Devin vaciló. «¿Y usted?».
Kyson le lanzó una mirada. «Me voy a casa. Mi mujer me está esperando».
Por un segundo, Devin no supo cómo reaccionar. Aun así, tenía la sensación de que la velada no terminaría tan fácilmente.
Tenía razón.
Kyson acababa de salir del ascensor cuando el sonido seco de unos tacones resonó a sus espaldas. «¡Kyson!». Candice corrió tras él.

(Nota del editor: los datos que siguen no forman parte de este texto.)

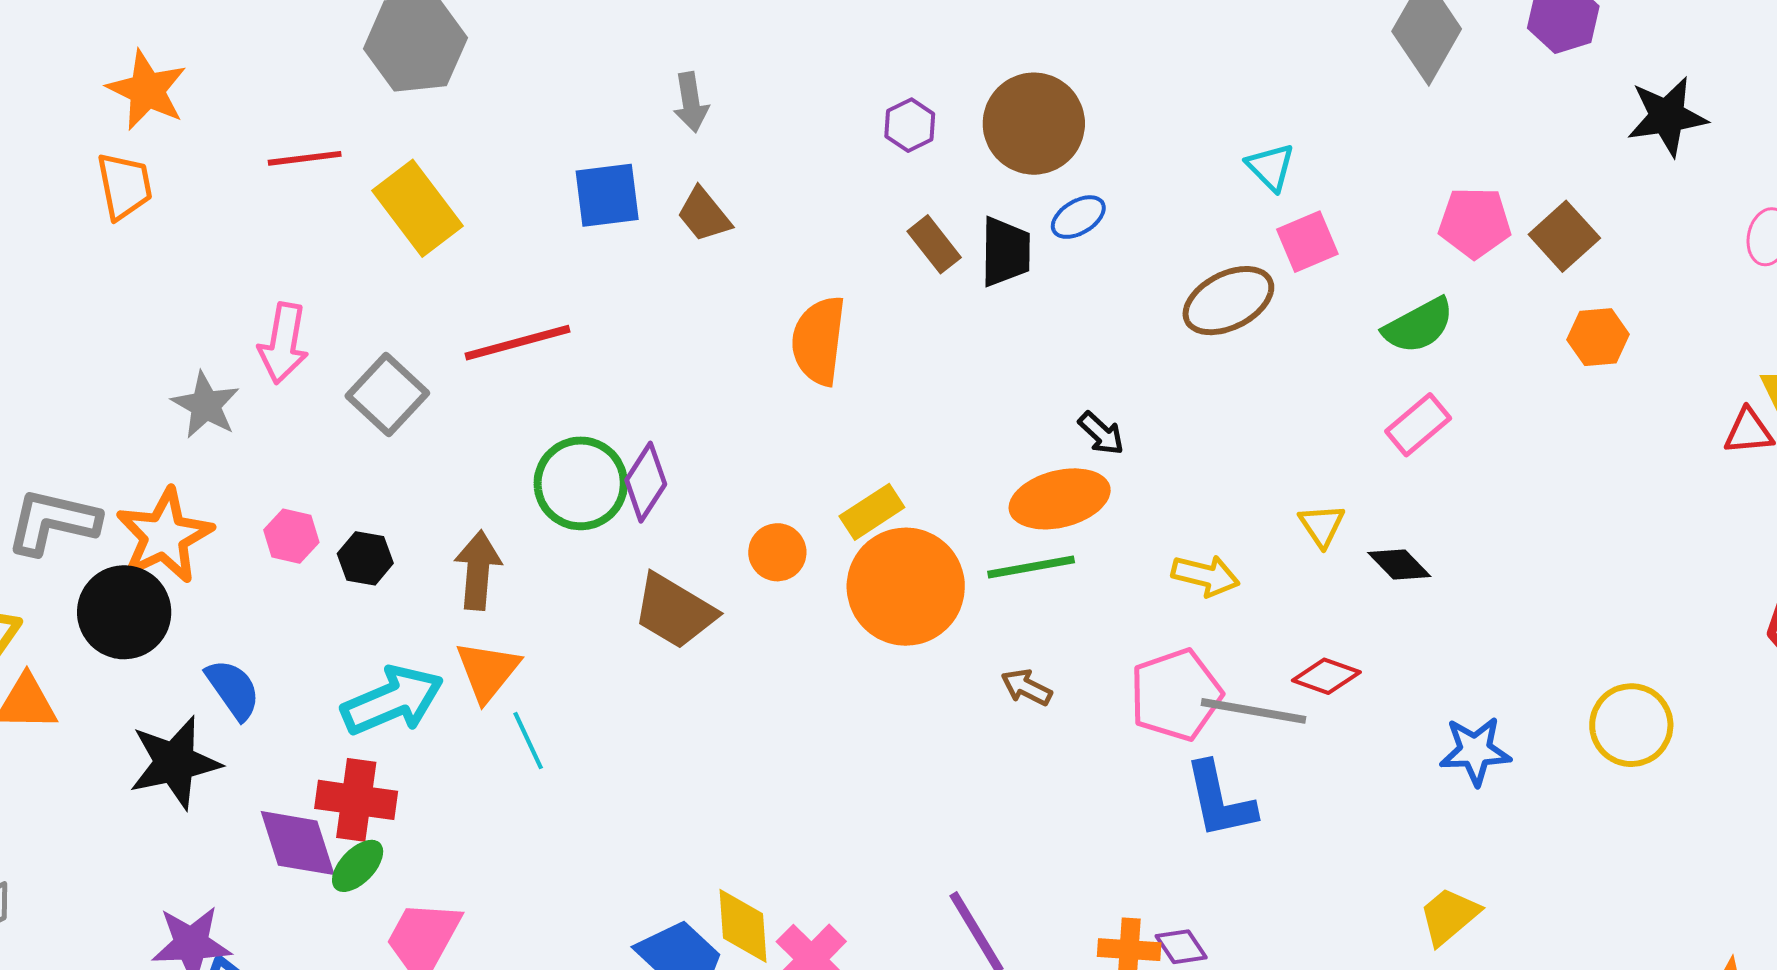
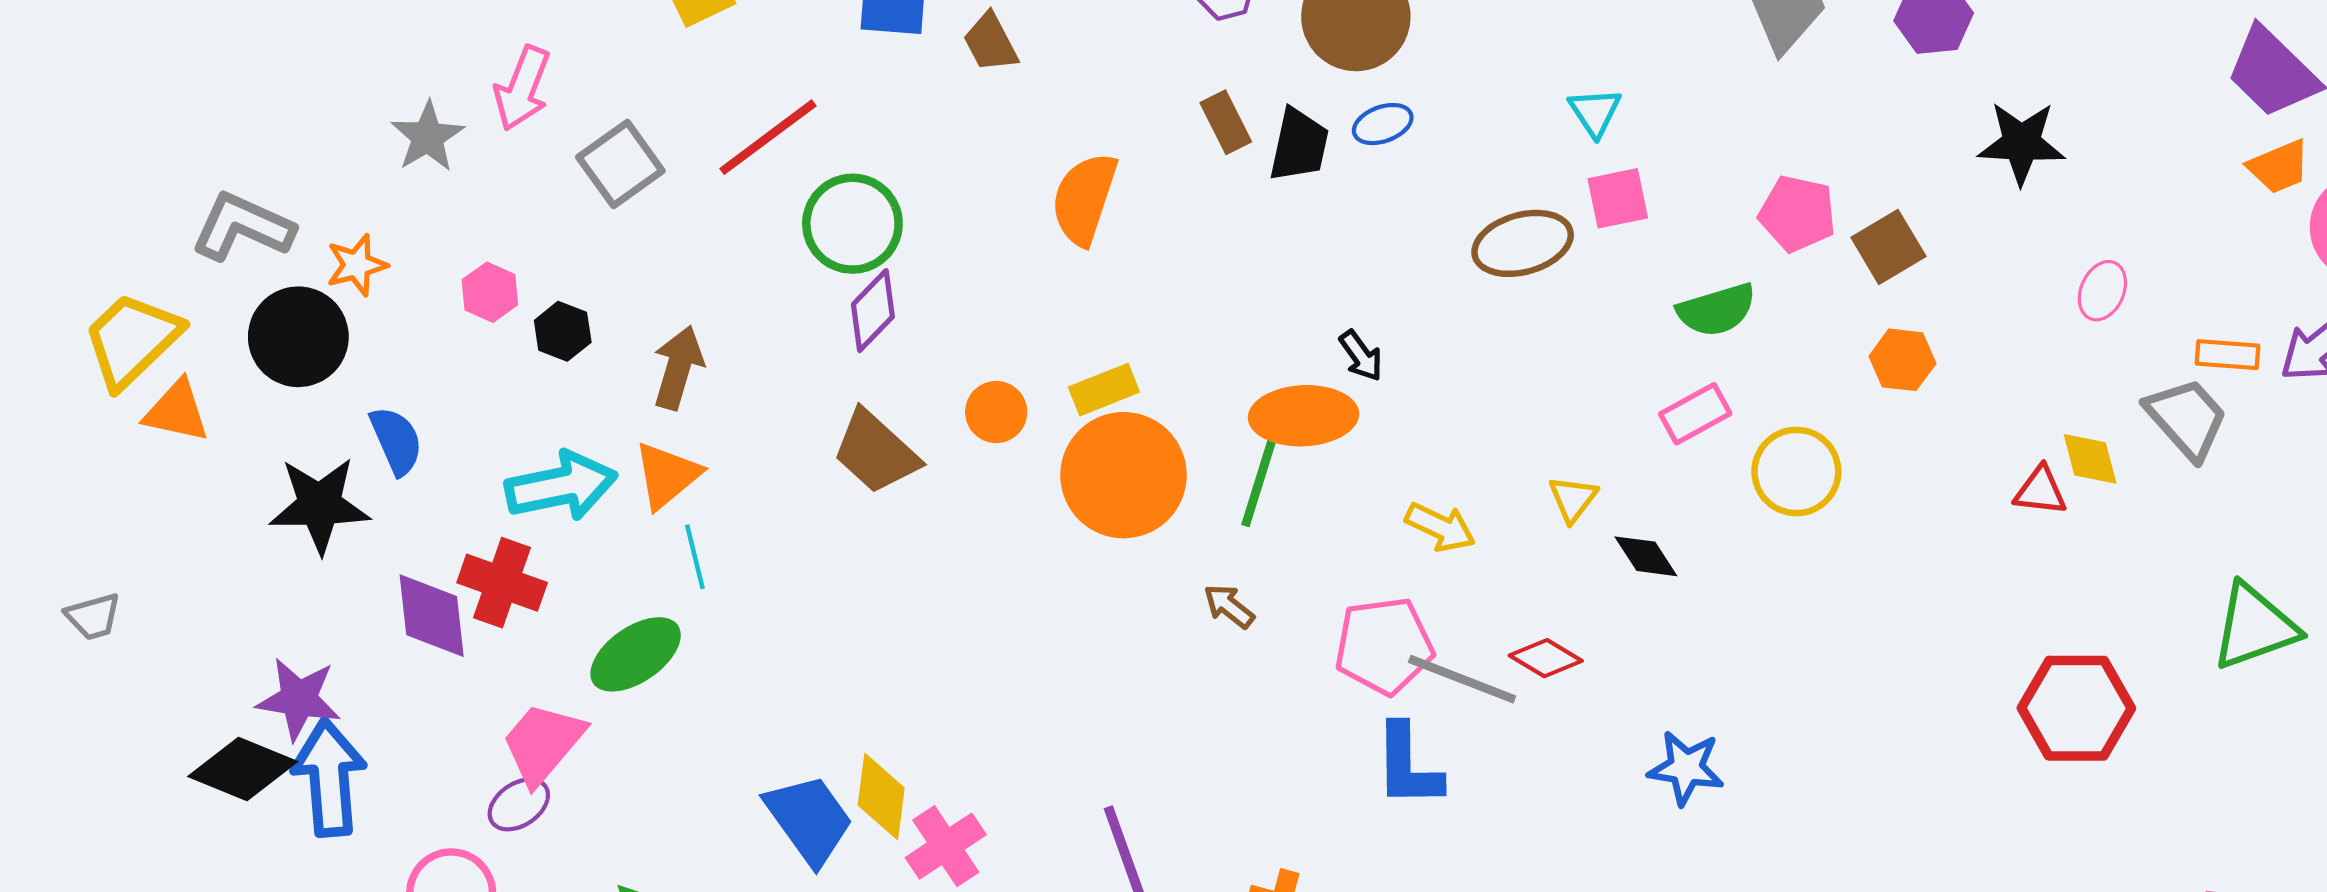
red line: (518, 343) -> (768, 137), turned -33
green circle: (581, 483) -> (852, 224), moved
orange star: (164, 536) -> (357, 265), size x0.6
green line: (1031, 567) -> (1259, 481), turned -74
yellow circle: (1631, 725) -> (1796, 471), moved
green ellipse: (358, 866) -> (636, 654), moved, size x1.5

Se detuvo y cerró los ojos brevemente, como si ya estuviera cansado de lo que vendría a continuación.
A poca distancia, Benny estaba concentrado en su juego del móvil, aunque de vez en cuando levantaba la vista, claramente entretenido por la escena que se desarrollaba.
Candice ignoró lo que la rodeaba. «¿Por qué caminas tan rápido? ¿No te quedas a cenar con nosotros?».
«Me voy a casa». Kyson le lanzó una breve mirada. «¿Tienes alguna otra pregunta? ¿Quieres que mi asistente te repita los detalles?».
Tenía una mano en el bolsillo del pantalón. Su postura parecía informal, pero la distancia que proyectaba era inconfundible: parecía incluso más frío de lo que había sido años atrás en el extranjero.
Candice apretó los labios. La seguridad que había mostrado antes se desvaneció en algo más suave. «Kyson, ¿tienes que tratarme así?».
«¿Tratarte cómo?». Kyson esbozó una leve sonrisa, como si realmente no lo entendiera. «Ya hemos terminado de hablar de negocios. La empresa se encargará de tu recepción con la debida cortesía. Si necesitas algo más, puedes hacérselo saber».
«Kyson». La frustración se coló en su voz. «Lo único que hice entonces fue confesarte mis sentimientos. Tú me rechazaste y yo lo acepté. No te presioné. ¿De verdad tenemos que borrar todo por eso?».
Sus palabras sacaron a la superficie un viejo recuerdo.
«¿Estás tan desesperada por nuestra amistad?», preguntó él, con un tono burlón en la voz. «Te necesito».
«Es una pena», respondió él con indiferencia. «Yo no te necesito».
Ella se quedó allí, atónita. Para cuando recuperó la voz, él ya se había marchado.
Desde un lado, Benny levantó una mano con desgana. «Candice, se acaba de ir por ahí».